In my model, 10 seconds corresponds to a value that is too long for an average
person to spend reading a hint. Figure out what 10 seconds means in your
model based on your variable definition and adjust your query accordingly.
Grading Criteria
- [1 pt] CPT for Pr(Difficulty)
- [4 pts, 2 pts each] scripts to compute accuracy and task completion time averages
- [2 pts] script to estimate the average reading time for a hint
- [4 pts, 2 pts each] CPTs for Pr(Accuracy|Difficulty) and Pr(TaskTime|Difficulty)
- [2 pts] reasonable definition for Pr(NeedHelp|Accuracy,TaskTime) with rationale
- [2 pts] reasonable definition for Pr(DisplayTime|NeedHelp) with rationale
- [2 pts] script to compute the average reading time for a word, and
clear definition of the bounds of what constitutes DisplayTime being too
short, average, and too long in Matlab
- [2 pts] script to encode the Bayes net in Matlab
- [1 pts] Matlab script and values for the probability that the user
needs help is true when a hint was read for 10 seconds
Note: You may have just one Matlab file with all your code in it, rather than
separate Matlab scripts.
Resources:
Project Suggestions
- Implement the junction tree inference algorithm according to the steps
defined in ``Inference in Belief Networks:
A Procedural Guide'' (Huang and Darwiche, 1996). Test it out on a sample
Bayes net. Note that this option is quite involved so building the secondary
structure successfully will get you an A- in the project. Getting the
propagation part working correctly will get you more marks. Also: don't use
a language that has types (e.g. Java), it will cause you a lot of pain with
the potentials.
[Group of 2 version:] The above steps and completing the propagation part.
- [Group of 2]
Implement a simple version of GPLAG that automatically creates a
dependency graph given an input source code. Test your code appropriately
and show clearly that it works. For each pair of input source code, and
compute the distance between their corresponding graphs. Show your results
for the following test cases and provide the associated Java code:
(i) when 2 programs are obviously different,
(ii) when 2 programs are obviously similar/plagiarized from each other,
(iii) when it's unclear (by human eye) whether 2 programs are similar but
their dependencies show that they actually are similar, and
(iv) when it's unclear (in any way) whether 2 programs are similar.
-
Use an API (such as LinkedIn) for learning skill sets from users and
job postings. Narrow your focus to specific types of users (e.g., ages 20-25
and job postings in one geography). Do simple data analyses to visualize
user skills (e.g., most common) and skills needed in job postings (e.g.,
most sought after skills).
[Group of 2 version:] Identify users who are similar to each other and
jobs that are similar to each other. Finally, conduct a simple analysis
between the two sets of skills to identify whether users have the skills
required by today's jobs. (Be sure to clearly explain your analysis methods,
why you chose those methods, and the results you found.)
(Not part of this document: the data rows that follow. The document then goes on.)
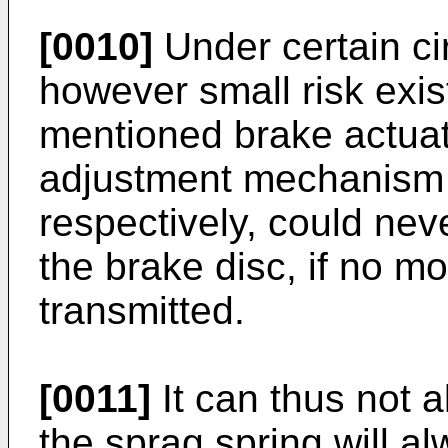
[0010]
Under certain ci
however small risk exis
mentioned brake actuat
adjustment mechanism a
respectively, could ne
the brake disc, if no mo
transmitted.
[0011]
It can thus not 
the sprag spring will a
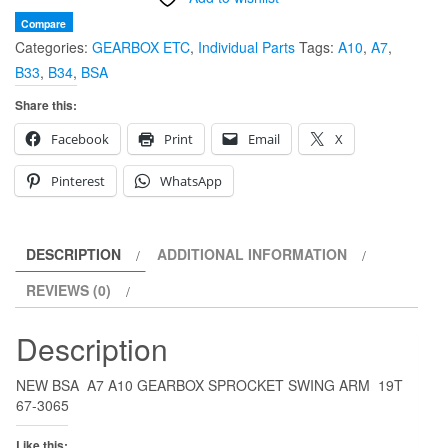
A7
Compare
Categories:
GEARBOX ETC
,
Individual Parts
Tags:
A10
,
A7
,
A10
B33
,
B34
,
BSA
GEARBOX
SPROCKET
Share this:
19T
Facebook
Print
Email
X
67-
3065
Pinterest
WhatsApp
quantity
DESCRIPTION
ADDITIONAL INFORMATION
REVIEWS (0)
Description
NEW BSA A7 A10 GEARBOX SPROCKET SWING ARM 19T
67-3065
Like this:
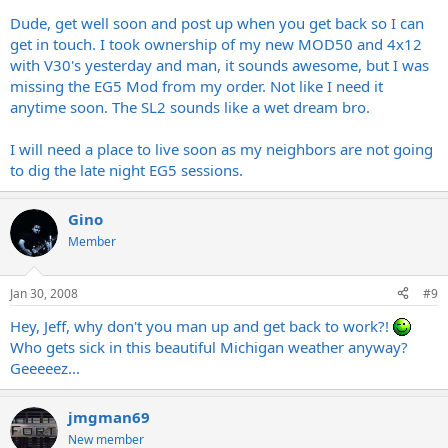
Dude, get well soon and post up when you get back so I can
get in touch. I took ownership of my new MOD50 and 4x12
with V30's yesterday and man, it sounds awesome, but I was
missing the EG5 Mod from my order. Not like I need it
anytime soon. The SL2 sounds like a wet dream bro.
I will need a place to live soon as my neighbors are not going
to dig the late night EG5 sessions.
Gino
Member
Jan 30, 2008
#9
Hey, Jeff, why don't you man up and get back to work?!
Who gets sick in this beautiful Michigan weather anyway?
Geeeeez...
jmgman69
New member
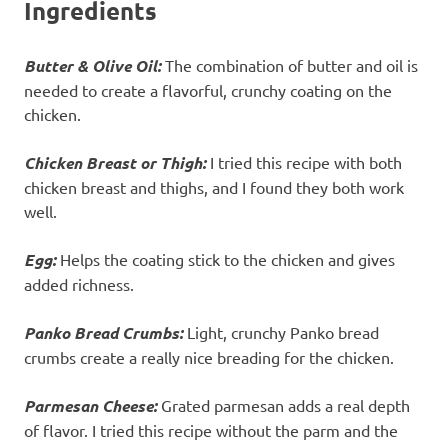
Ingredients
Butter & Olive Oil:
The combination of butter and oil is
needed to create a flavorful, crunchy coating on the
chicken.
Chicken Breast or Thigh:
I tried this recipe with both
chicken breast and thighs, and I found they both work
well.
Egg:
Helps the coating stick to the chicken and gives
added richness.
Panko Bread Crumbs:
Light, crunchy Panko bread
crumbs create a really nice breading for the chicken.
Parmesan Cheese:
Grated parmesan adds a real depth
of flavor. I tried this recipe without the parm and the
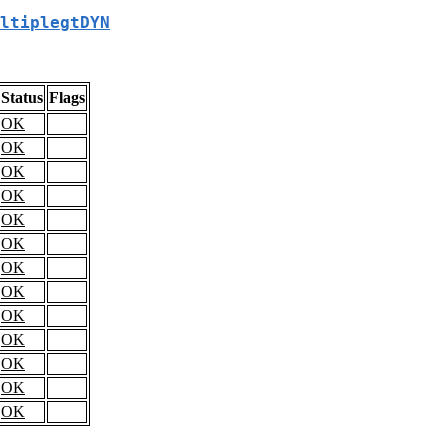
ltiplegtDYN
Status
Flags
OK
OK
OK
OK
OK
OK
OK
OK
OK
OK
OK
OK
OK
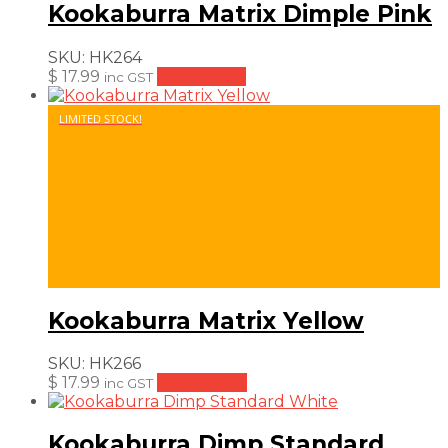
Kookaburra Matrix Dimple Pink
SKU:
HK264
$
17.99
Read more
inc GST
LIMITED STOCK!
Kookaburra Matrix Yellow
SKU:
HK266
$
17.99
Add to cart
inc GST
Kookaburra Dimp Standard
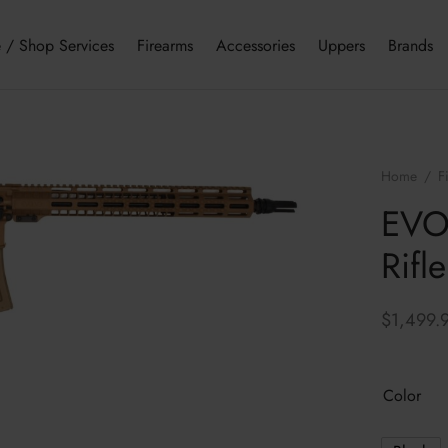
 / Shop Services
Firearms
Accessories
Uppers
Brands
Home
/
F
EVOL
Rifle
$
1,499.
Color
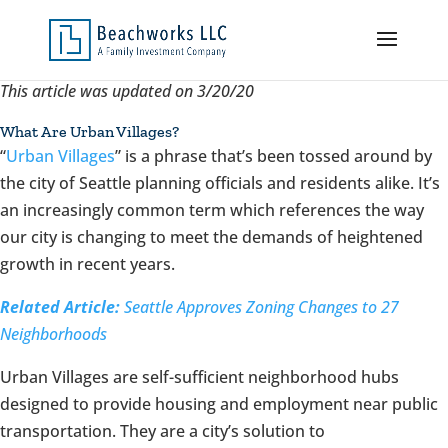
This article was updated on 3/20/20
What Are Urban Villages?
“
Urban Villages
” is a phrase that’s been tossed around by
the city of Seattle planning officials and residents alike. It’s
an increasingly common term which references the way
our city is changing to meet the demands of heightened
growth in recent years.
Related Article:
Seattle Approves Zoning Changes to 27
Neighborhoods
Urban Villages are self-sufficient neighborhood hubs
designed to provide housing and employment near public
transportation. They are a city’s solution to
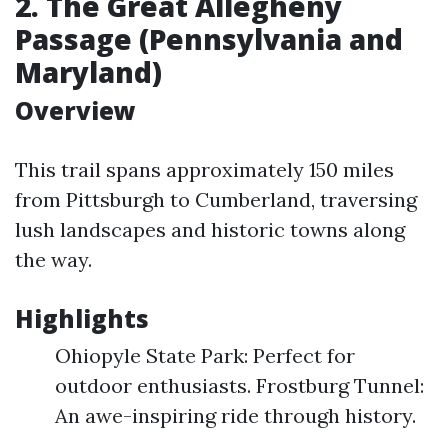
2. The Great Allegheny
Passage (Pennsylvania and
Maryland)
Overview
This trail spans approximately 150 miles
from Pittsburgh to Cumberland, traversing
lush landscapes and historic towns along
the way.
Highlights
Ohiopyle State Park: Perfect for
outdoor enthusiasts. Frostburg Tunnel:
An awe-inspiring ride through history.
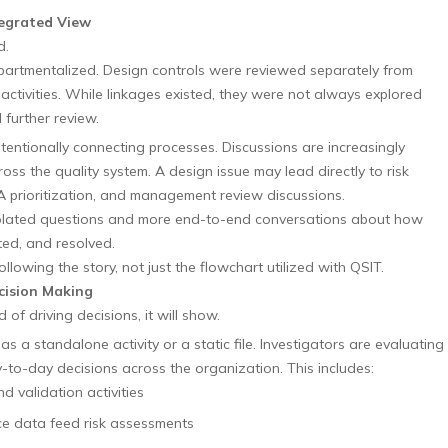
tegrated View
d.
mpartmentalized. Design controls were reviewed separately from
 activities. While linkages existed, they were not always explored
 further review.
entionally connecting processes. Discussions are increasingly
ss the quality system. A design issue may lead directly to risk
 prioritization, and management review discussions.
solated questions and more end-to-end conversations about how
ted, and resolved.
llowing the story, not just the flowchart utilized with QSIT.
cision Making
d of driving decisions, it will show.
 a standalone activity or a static file. Investigators are evaluating
-to-day decisions across the organization. This includes:
 validation activities
 data feed risk assessments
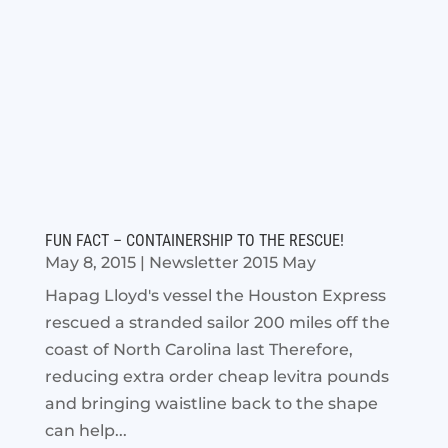
FUN FACT – CONTAINERSHIP TO THE RESCUE!
May 8, 2015
|
Newsletter 2015 May
Hapag Lloyd's vessel the Houston Express
rescued a stranded sailor 200 miles off the
coast of North Carolina last Therefore,
reducing extra order cheap levitra pounds
and bringing waistline back to the shape
can help...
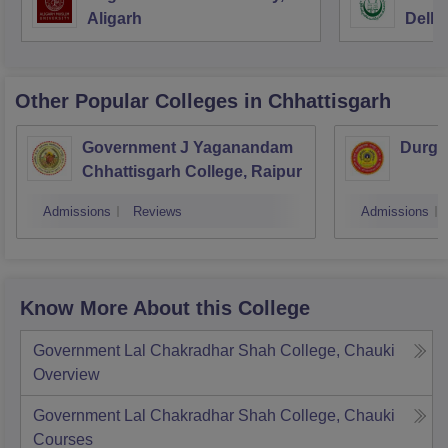
Aligarh
Delhi
Other Popular
Colleges
in Chhattisgarh
Government J Yaganandam
Durga
Chhattisgarh College, Raipur
Admissions
Reviews
Admissions
Know More About this College
Government Lal Chakradhar Shah College, Chauki
Overview
Government Lal Chakradhar Shah College, Chauki
Courses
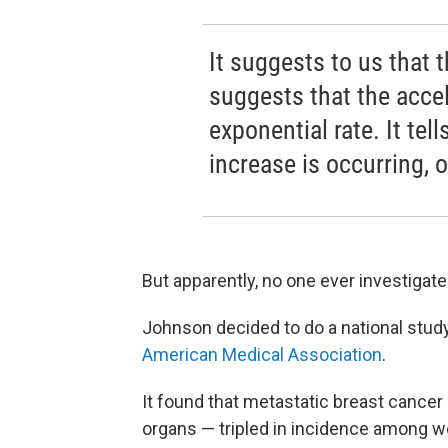
It suggests to us that t
suggests that the accel
exponential rate. It te
increase is occurring, 
But apparently, no one ever investigate
Johnson decided to do a national study.
American Medical Association
.
It found that metastatic breast cancer
organs — tripled in incidence among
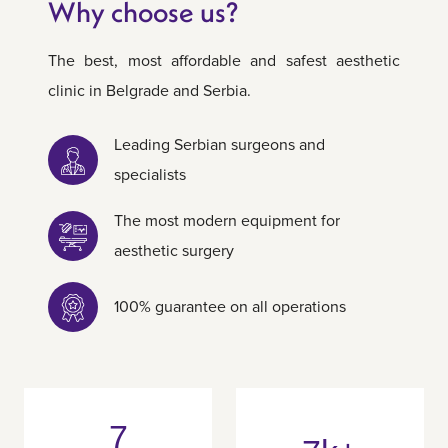
Why choose us?
The best, most affordable and safest aesthetic
clinic in Belgrade and Serbia.
Leading Serbian surgeons and
specialists
The most modern equipment for
aesthetic surgery
100% guarantee on all operations
7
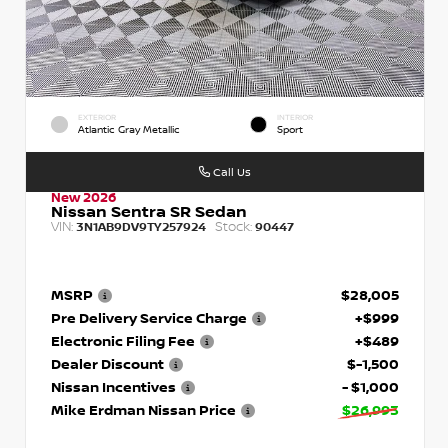
EXTERIOR
INTERIOR
Atlantic Gray Metallic
Sport
Call Us
New 2026
Nissan Sentra SR Sedan
VIN:
Stock:
3N1AB9DV9TY257924
90447
MSRP
$28,005
Pre Delivery Service Charge
+$999
Electronic Filing Fee
+$489
Dealer Discount
$-1,500
Nissan Incentives
- $1,000
Mike Erdman Nissan Price
$26,993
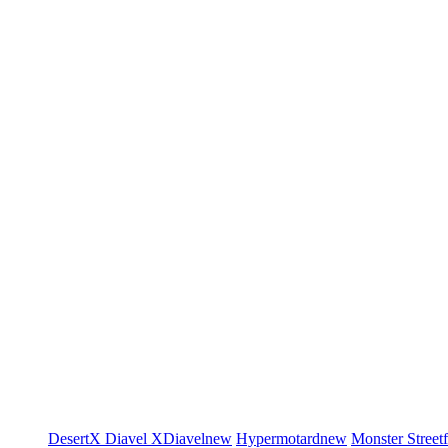
DesertX
Diavel
XDiavel
new
Hypermotard
new
Monster
Street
- Explore a social media API of your choice to gather actual data from
specific user accounts to interpret learning information (e.g. identify
topics students have trouble with, identify the major complaint topics,
identify major and positive contributers to discussions, identify types of
contributions made in discussions). Create a visual dashboard for an
administrator to see these analyses.